I’m not sure if I can compete with that. I’ll be happy if I get around to a file folder full of loose photos of the kid. He can hold on to that, and then use it as evidence in the book he writes as an adult about how his negligent parents drove him to a life of robbing banks.

But maybe it’s a good thing to not have someone keeping track of every moment in your life. I know there are plenty of thoughts I’ve written in columns that I instantly regret the day they’re published (ref. October 2010’s column entitled “The Estonians, and Other Races That Frighten Me”), and that’s just 500-700 words of the many thousand I speak/write every week.

Perhaps, instead of some computer file full of videos entitled “Baby’s First Steps” and “Baby’s First Laugh” and “Baby’s First Time Watching ‘Mad Men’,” we should be OK with “Baby’s Third Time Walking” and “That Time We Remembered to Film the Baby on His, Like, First(?) Birthday.”

I mean, I think we’ll be OK parents, and the kid will get to know us, and hopefully give us an ‘A’ for parental effort. He’ll figure out that he’s still loved.

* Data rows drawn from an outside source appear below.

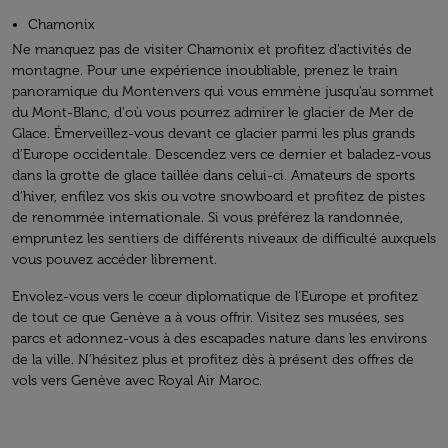
Chamonix
Ne manquez pas de visiter Chamonix et profitez d’activités de
montagne. Pour une expérience inoubliable, prenez le train
panoramique du Montenvers qui vous emmène jusqu'au sommet
du Mont-Blanc, d'où vous pourrez admirer le glacier de Mer de
Glace. Émerveillez-vous devant ce glacier parmi les plus grands
d'Europe occidentale. Descendez vers ce dernier et baladez-vous
dans la grotte de glace taillée dans celui-ci. Amateurs de sports
d’hiver, enfilez vos skis ou votre snowboard et profitez de pistes
de renommée internationale. Si vous préférez la randonnée,
empruntez les sentiers de différents niveaux de difficulté auxquels
vous pouvez accéder librement.
Envolez-vous vers le cœur diplomatique de l’Europe et profitez
de tout ce que Genève a à vous offrir. Visitez ses musées, ses
parcs et adonnez-vous à des escapades nature dans les environs
de la ville. N’hésitez plus et profitez dès à présent des offres de
vols vers Genève avec Royal Air Maroc.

And, when our society is reduced to some postapocalyptic world where the Internet has frizzled away, and no one will have any access to the thousands of e-pictures and e-scrapbooks of their children, my kid will know that his father, the Traveling Bard/Rat-Dropping Sweeper, loved him, as evidenced by the two-hour epic poem his father will have composed and memorized about that boy’s childhood.

Which I will get to, of course, right after “Diners, Drive-ins and Dives.”